:: DATASET ENTRIES

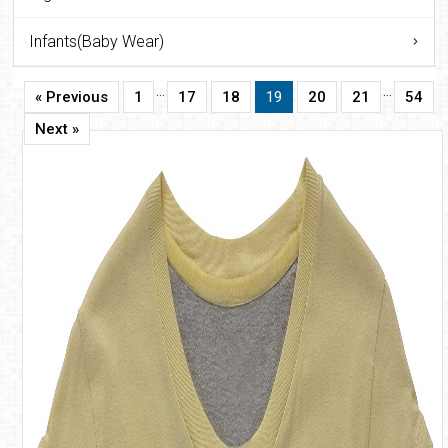
Infants(Baby Wear)
…
…
« Previous
1
17
18
19
20
21
54
Next »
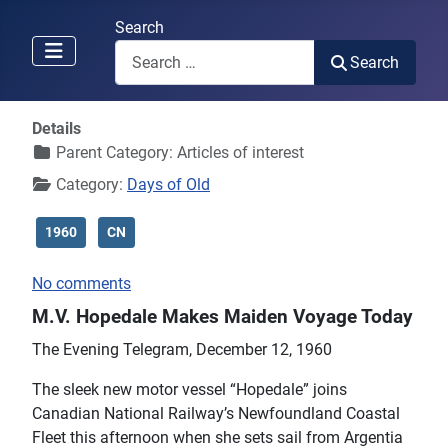
Search
Search
Details
Parent Category:
Articles of interest
Category:
Days of Old
1960
CN
No comments
M.V. Hopedale Makes Maiden Voyage Today
The Evening Telegram, December 12, 1960
The sleek new motor vessel “Hopedale” joins
Canadian National Railway’s Newfoundland Coastal
Fleet this afternoon when she sets sail from Argentia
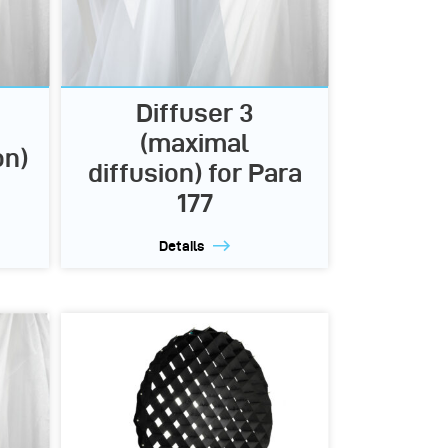
Diffuser 3
(maximal
on)
diffusion) for Para
177
Details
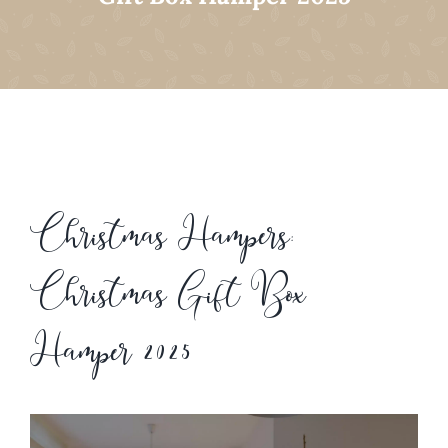
Christmas Hampers:
Christmas Gift Box
Hamper 2025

::::

*ABOUT THIS TASK*
Each record needs to be reproduced exactly, and no image should be carried over.

*OUTPUT FOR THIS EXERCISE*
Infants(Baby Wear)
…
…
« Previous
1
17
18
19
20
21
54
Next »
Search
Search
Details
Parent Category:
Articles of interest
Category:
Days of Old
1960
CN
No comments
M.V. Hopedale Makes Maiden Voyage Today
The Evening Telegram, December 12, 1960
The sleek new motor vessel “Hopedale” joins
Canadian National Railway’s Newfoundland Coastal
Fleet this afternoon when she sets sail from Argentia
Diffuser 3
(maximal
on)
diffusion) for Para
177
Details
Christmas Hampers:
Christmas Gift Box
Hamper 2025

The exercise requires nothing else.